More than 2,000 builders in Mumbai were either raided or sent notices by the Sales Tax department recently following a discovery that they collected VAT from their home buyers but never deposited that money with the government. Now, to collect that money, builders in turn are sending notices to those who have bought flats in the last five years to recover the money.
Though the fight is between the builders and the government, it is the home buyer that is the ultimate loser. For one, no one is speaking on his behalf. Two, the builder-investor mafia has ensured the skyrocketing of prices which have effectively kept the middle-class buyer off the real estate market. Third, with this retrospective implementation, who is to guarantee that the builder will not charge the buyer again? Or, for that matter, charge the buyer but not deposit the money?

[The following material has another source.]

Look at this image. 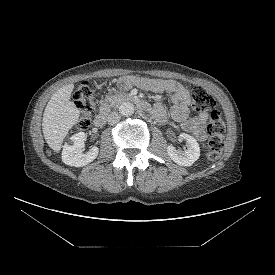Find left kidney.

It is a truism that the real estate market is in the doldrums — there is unsold inventory to the tune of thousands of flats in Mumbai alone, and the economy is not moving forward either. In such a scenario, it should have been incumbent upon government to implement the VAT immediately rather than wait for so long. Also, even if there is immunity on interest and penalty until October 31, 2012, what if the builder is unable to recover that money from a genuine buyer? Will the buyer end up paying the interest and penalty for something that is not his fault?
These questions need to be answered soon; otherwise the little consumer confidence left in the real estate sector will erode further.